═════ SUPPLIED MATERIAL ═════

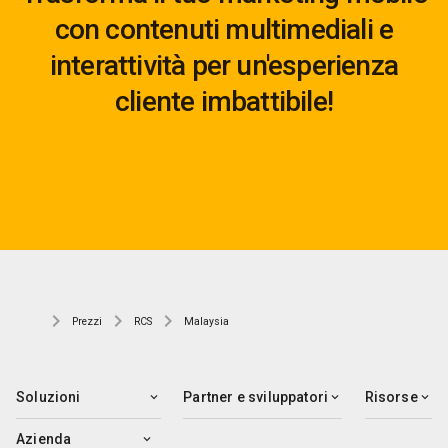
con contenuti multimediali e
interattività per un'esperienza
cliente imbattibile!
Prezzi
RCS
Malaysia
Soluzioni
Partner e sviluppatori
Risorse
Azienda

═════

• _ACTIVITY_: Repeat all of the records verbatim, leaving out the pictures.

• _WORKED SOLUTION_:
con contenuti multimediali e
interattività per un'esperienza
cliente imbattibile!
Prezzi
RCS
Malaysia
Soluzioni
Partner e sviluppatori
Risorse
Azienda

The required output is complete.